12 Jun

going places

Former Mississippi Braves star Drew Waters got back in The Show and former Biloxi Shuckers star Carlos F. Rodriguez got his first MLB shot among a flurry of Tuesday transactions involving players with Mississippi ties. Southern Miss product Matthew Etzel was promoted to Double-A in the Baltimore system; ex-Ole Miss standout Brandon Johnson moved up to Double-A in the Kansas City chain; former Mississippi State bullpen ace Landon Sims jumped to High-Class A in the Arizona system; and USM product Hunter Stanley came off the injured list at Triple-A Columbus in the Cleveland organization. … Waters — Southern League player of the year in 2019 — was recalled by Kansas City to replace Hunter Renfroe, the ex-State star who went on the injured list with a broken toe. Waters, hitting .277 with seven homers and 33 RBIs in Triple-A, went 0-for-4 in his first MLB game of 2024. The Royals also placed Bulldogs alum Adam Frazier on the bereavement list. … Rodriguez, Milwaukee’s No. 6 prospect who went 9-6, 2.77 ERA, for the Shuckers in 2023, allowed two runs in 3 2/3 innings and took a loss against Toronto. … Etzel, a 2023 draftee by the Orioles, was batting .306 with four homers and 31 steals at High-A Aberdeen; he got a knock in his first at-bat for Class AA Bowie. … Johnson was 3-3, two saves, 4.13, in High-A for the Royals. … Sims, a star on MSU’s national title team, had a 4.38 ERA and 40 strikeouts in 24 2/3 innings at Low-A Visalia. … Stanley, on the IL for about a month, has a 5.85 ERA over six games for Columbus. P.S. Kirk McCarty, former USM standout from Hattiesburg, threw seven shutout innings in his Chinese Professional Baseball League debut last week and allowed two runs in five innings on Tuesday for CTBC Brothers. He is 1-1 with a 1.50 ERA. The well-traveled McCarty has won 18 games the past three seasons: four in Triple-A, four in MLB with Cleveland, nine in the Korean Baseball Organization in 2023 plus the one in the CPBL. He won 22 games for USM from 2015-17.

18 Jan

globe-trotter

On the heels of a strong season in the Korean Baseball Organization, Kirk McCarty will travel over to Taiwan in 2024 to play for CTBC Brothers of the Chinese Professional Baseball League.

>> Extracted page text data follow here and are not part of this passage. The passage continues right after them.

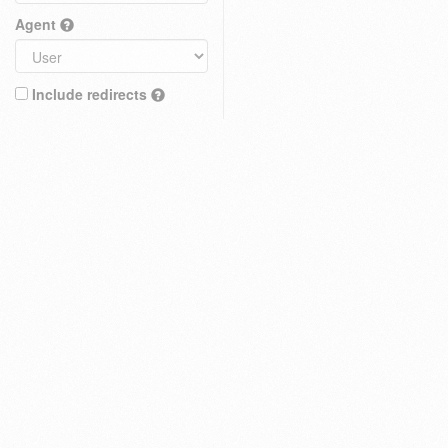
Agent
Include redirects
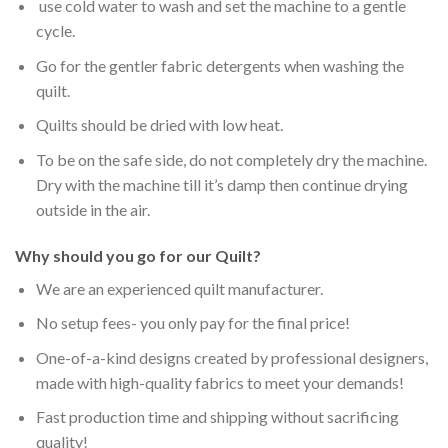
use cold water to wash and set the machine to a gentle
cycle.
Go for the gentler fabric detergents when washing the
quilt.
Quilts should be dried with low heat.
To be on the safe side, do not completely dry the machine.
Dry with the machine till it’s damp then continue drying
outside in the air.
Why should you go for our Quilt?
We are an experienced quilt manufacturer.
No setup fees- you only pay for the final price!
One-of-a-kind designs created by professional designers,
made with high-quality fabrics to meet your demands!
Fast production time and shipping without sacrificing
quality!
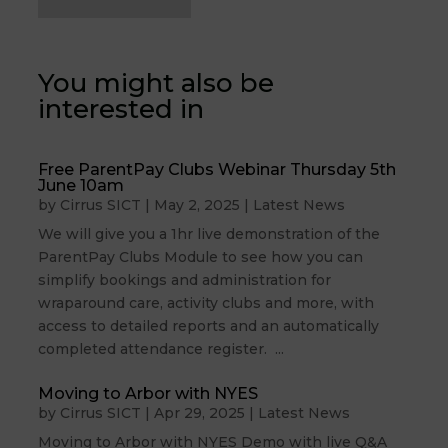
You might also be
interested in
Free ParentPay Clubs Webinar Thursday 5th
June 10am
by
Cirrus SICT
|
May 2, 2025
|
Latest News
We will give you a 1hr live demonstration of the
ParentPay Clubs Module to see how you can
simplify bookings and administration for
wraparound care, activity clubs and more, with
access to detailed reports and an automatically
completed attendance register. ...
Moving to Arbor with NYES
by
Cirrus SICT
|
Apr 29, 2025
|
Latest News
Moving to Arbor with NYES Demo with live Q&A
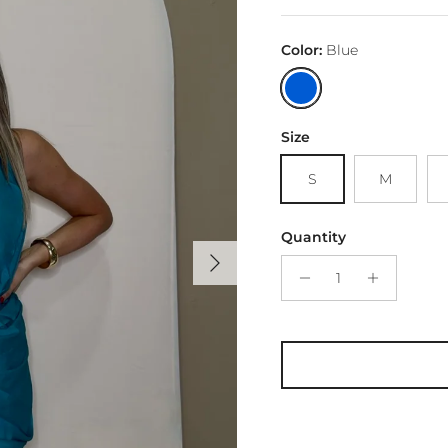
Color:
Blue
Blue
Size
S
M
Quantity
Next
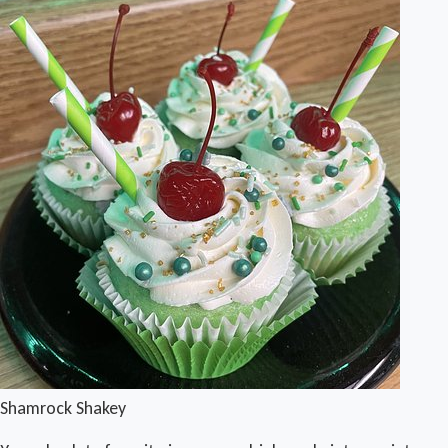
Shamrock Shakey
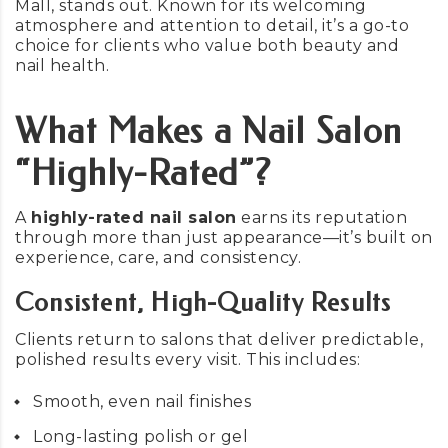
Mall, stands out. Known for its welcoming
atmosphere and attention to detail, it’s a go-to
choice for clients who value both beauty and
nail health.
What Makes a Nail Salon
“Highly-Rated”?
A
highly-rated nail salon
earns its reputation
through more than just appearance—it’s built on
experience, care, and consistency.
Consistent, High-Quality Results
Clients return to salons that deliver predictable,
polished results every visit. This includes:
Smooth, even nail finishes
Long-lasting polish or gel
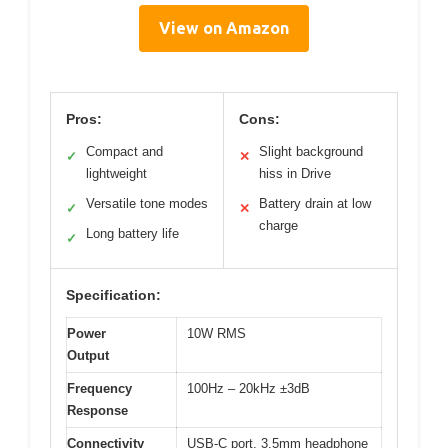
View on Amazon
Pros:
Cons:
Compact and
Slight background
✓
✕
lightweight
hiss in Drive
Versatile tone modes
Battery drain at low
✓
✕
charge
Long battery life
✓
Specification:
Power
10W RMS
Output
Frequency
100Hz – 20kHz ±3dB
Response
Connectivity
USB-C port, 3.5mm headphone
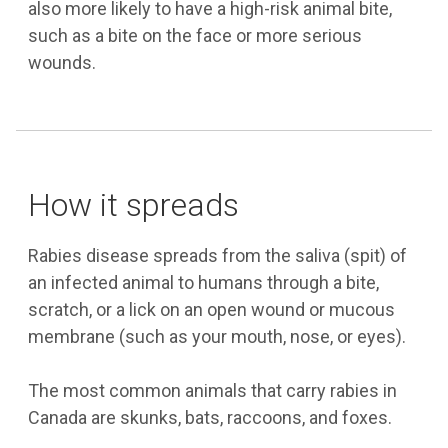
also more likely to have a high-risk animal bite,
such as a bite on the face or more serious
wounds.
How it spreads
Rabies disease spreads from the saliva (spit) of
an infected animal to humans through a bite,
scratch, or a lick on an open wound or mucous
membrane (such as your mouth, nose, or eyes).
The most common animals that carry rabies in
Canada are skunks, bats, raccoons, and foxes.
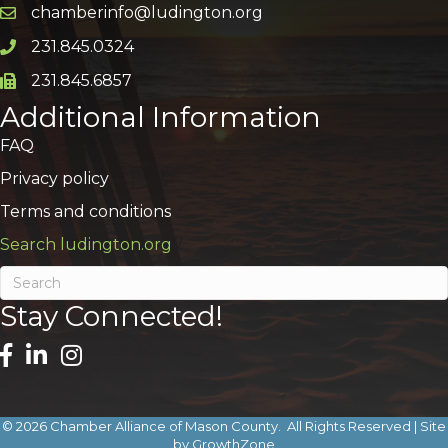
chamberinfo@ludington.org
Email icon and link
231.845.0324
Phone icon and link
231.845.6857
Phone icon and link
Additional Information
FAQ
Privacy policy
Terms and conditions
Search ludington.org
Stay Connected!
©
2026
Chamber Alliance of Mason County.
All Rights Reserved | Site
by
GrowthZone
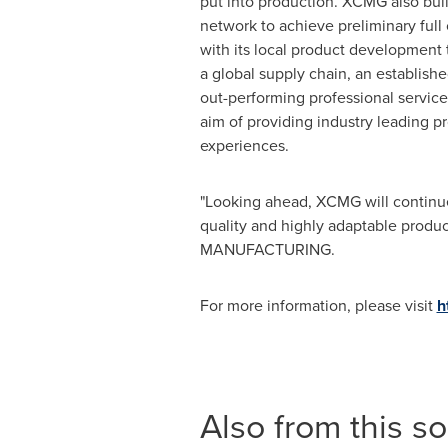
put into production. XCMG also buil
network to achieve preliminary ful
with its local product development
a global supply chain, an establishe
out-performing professional servic
aim of providing industry leading p
experiences.
"Looking ahead, XCMG will continue t
quality and highly adaptable produc
MANUFACTURING.
For more information, please visit
h
Also from this s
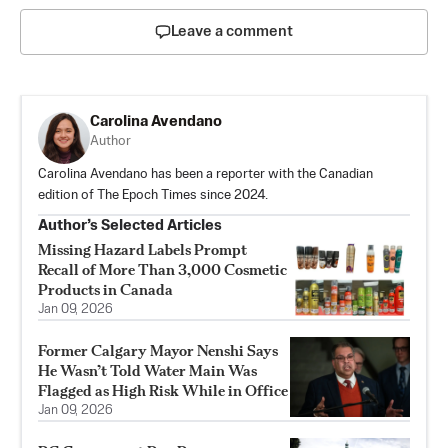
Leave a comment
Carolina Avendano
Author
Carolina Avendano has been a reporter with the Canadian
edition of The Epoch Times since 2024.
Author’s Selected Articles
Missing Hazard Labels Prompt
Recall of More Than 3,000 Cosmetic
Products in Canada
Jan 09, 2026
Former Calgary Mayor Nenshi Says
He Wasn’t Told Water Main Was
Flagged as High Risk While in Office
Jan 09, 2026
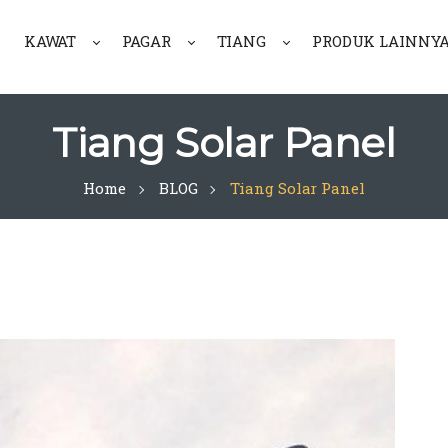
KAWAT
PAGAR
TIANG
PRODUK LAINNY
Tiang Solar Panel
Home
BLOG
Tiang Solar Panel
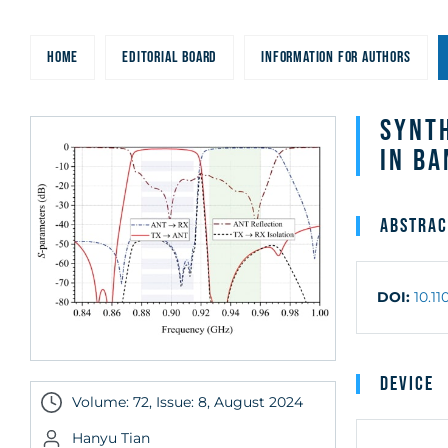
HOME
EDITORIAL BOARD
INFORMATION FOR AUTHORS
Synth
in B
Abstrac
DOI:
10.1
Device
Volume: 72, Issue: 8, August 2024
Hanyu Tian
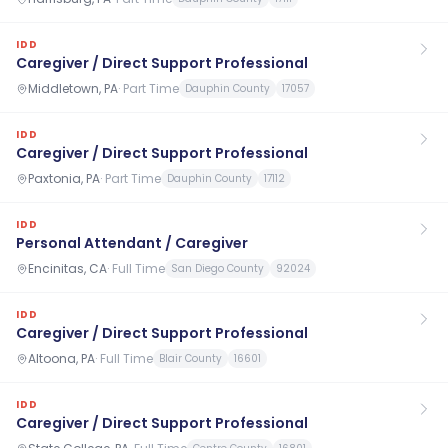
IDD
Caregiver / Direct Support Professional
Middletown, PA
·
Part Time
Dauphin County
17057
IDD
Caregiver / Direct Support Professional
Paxtonia, PA
·
Part Time
Dauphin County
17112
IDD
Personal Attendant / Caregiver
Encinitas, CA
·
Full Time
San Diego County
92024
IDD
Caregiver / Direct Support Professional
Altoona, PA
·
Full Time
Blair County
16601
IDD
Caregiver / Direct Support Professional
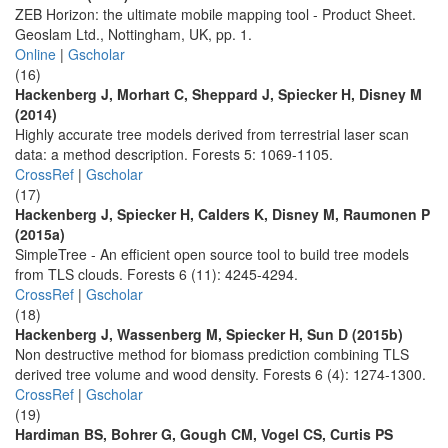
ZEB Horizon: the ultimate mobile mapping tool - Product Sheet.
Geoslam Ltd., Nottingham, UK, pp. 1.
Online
|
Gscholar
(16)
Hackenberg J, Morhart C, Sheppard J, Spiecker H, Disney M
(2014)
Highly accurate tree models derived from terrestrial laser scan
data: a method description. Forests 5: 1069-1105.
CrossRef
|
Gscholar
(17)
Hackenberg J, Spiecker H, Calders K, Disney M, Raumonen P
(2015a)
SimpleTree - An efficient open source tool to build tree models
from TLS clouds. Forests 6 (11): 4245-4294.
CrossRef
|
Gscholar
(18)
Hackenberg J, Wassenberg M, Spiecker H, Sun D (2015b)
Non destructive method for biomass prediction combining TLS
derived tree volume and wood density. Forests 6 (4): 1274-1300.
CrossRef
|
Gscholar
(19)
Hardiman BS, Bohrer G, Gough CM, Vogel CS, Curtis PS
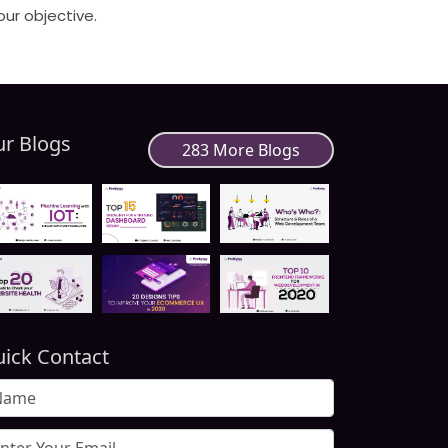
our objective.
r Blogs
283 More Blogs
ick Contact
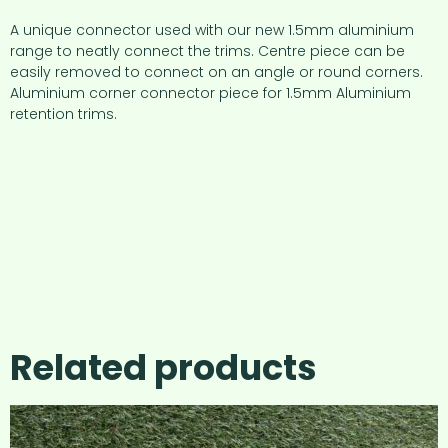
A unique connector used with our new 1.5mm aluminium
range to neatly connect the trims. Centre piece can be
easily removed to connect on an angle or round corners.
Aluminium corner connector piece for 1.5mm Aluminium
retention trims.
Related products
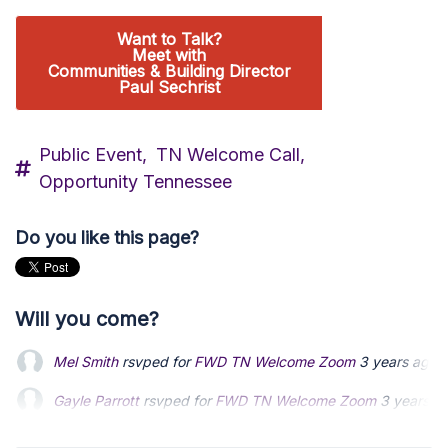
Want to Talk?
Meet with
Communities & Building Director
Paul Sechrist
Public Event,
TN Welcome Call,
Opportunity Tennessee
Do you like this page?
Will you come?
Mel Smith
rsvped for
FWD TN Welcome Zoom
3 years ago
Gayle Parrott
Gayle Parrott
rsvped for
rsvped for
FWD TN Welcome Zoom
FWD TN Welcome Zoom
3 years a
3 years a
Michael John
Michael John
rsvped for
rsvped for
FWD TN Welcome Zoom
FWD TN Welcome Zoom
3 years a
3 years a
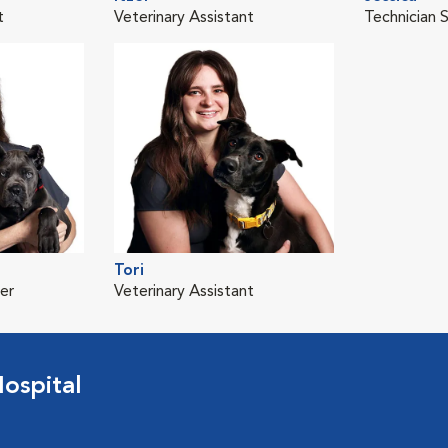
t
Veterinary Assistant
Technician 
Tori
er
Veterinary Assistant
ospital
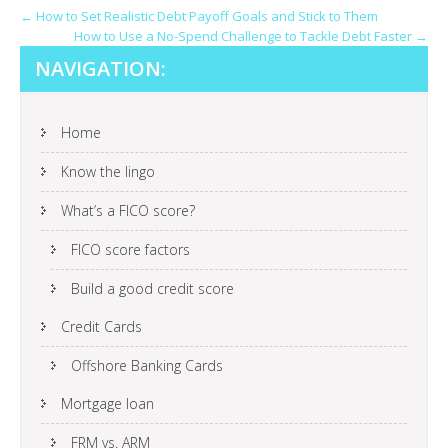
POST
←
How to Set Realistic Debt Payoff Goals and Stick to Them
How to Use a No-Spend Challenge to Tackle Debt Faster
→
NAVIGATION
NAVIGATION:
Home
Know the lingo
What’s a FICO score?
FICO score factors
Build a good credit score
Credit Cards
Offshore Banking Cards
Mortgage loan
FRM vs. ARM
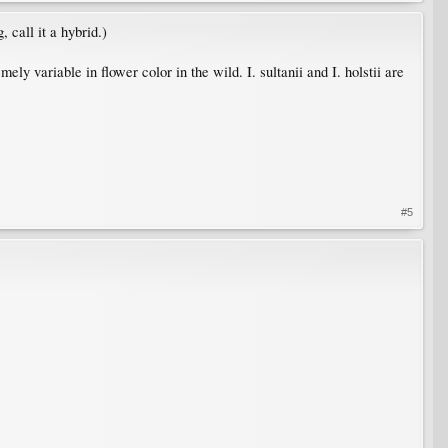
 call it a hybrid.)
y variable in flower color in the wild. I. sultanii and I. holstii are
#5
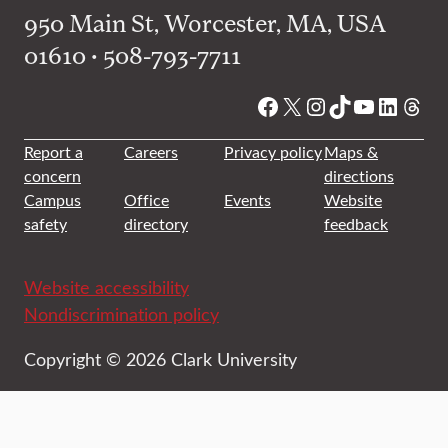
950 Main St, Worcester, MA, USA
01610 • 508-793-7711
Facebook
X
Instagram
TikTok
YouTube
Linked
Thre
Report a
Careers
Privacy policy
Maps &
concern
directions
Campus
Office
Events
Website
safety
directory
feedback
Website accessibility
Nondiscrimination policy
Copyright © 2026 Clark University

The former Southern Miss standout and Hattiesburg native pitched in Major League Baseball for Cleveland in 2022. A diminutive left-hander, the 28-year-old McCarty went 9-6 with a 3.39 ERA in the KBO last season after going 4-3, 4.54, in 13 games for the Guardians the year before. He was released by Cleveland after the 2022 season. McCarty has a fairly impressive resume. He was an All-State performer and a strikeout machine at Oak Grove High, going 25-3 and winning a pair of state titles. He was a two-time All–C-USA pitcher at USM, going 22-4, 3.50, in three seasons in Hattiesburg. Drafted in the seventh round by Cleveland in 2017, McCarty was 23-28, 4.30, overall in the minors, 13-8 in Triple-A. He made his MLB debut on April 24, 2022. P.S. Today is the birthdate of another USM pitcher who made the majors: Hugh Laurin Pepper. Pepper, born in 1930 in Vaughan, died in 2018. A Mississippi Sports Hall of Famer, he was a baseball and football standout at USM, throwing a no-hitter in 1954 and rushing for 1,000 yards in 1952. He signed with the Pittsburgh Pirates in ’54 and played parts of four seasons in the big leagues.

23 Oct

totally random

While in the grip of postseason fever, here’s a well-deserved shout-out to Luther Hackman, the former Columbus High star who took MVP honors in back-to-back Taiwan Series in 2008 and ’09. (Stumbled across this compelling nugget of information while searching for something else on baseball-reference.com.) Hackman, a 6-foot-4 right-hander who pitched in the big leagues from 1999-2003, threw 17 shutout innings for the Uni-President Lions and won Games 4 and 7 in the ’08 Taiwan Series, the championship of the Chinese Professional Baseball League. In 2009, Hackman won Games 1, 4 and 7 of the series for the Lions. Hackman pitched in the CPBL for three years, 2010 being his last as a player. Drafted by Colorado in the sixth round in 1994, Hackman pitched in 149 big league games with three clubs and posted a 5.09 ERA. He also pitched in the independent Atlantic League, Mexico and Korea, with middling success. Yet he may still be a legend in the CPBL. P.S. A belated shout-out to umpire Lance Barksdale, the Brookhaven native who was behind the plate for Saturday’s Game 5 of the National League Championship Series. Barksdale missed just one call, according to umpscorecards.com, posting a 99 percent accuracy rate. The one miss: a called strike on a 3-2 pitch to Philadelphia’s Trea Turner in the third inning.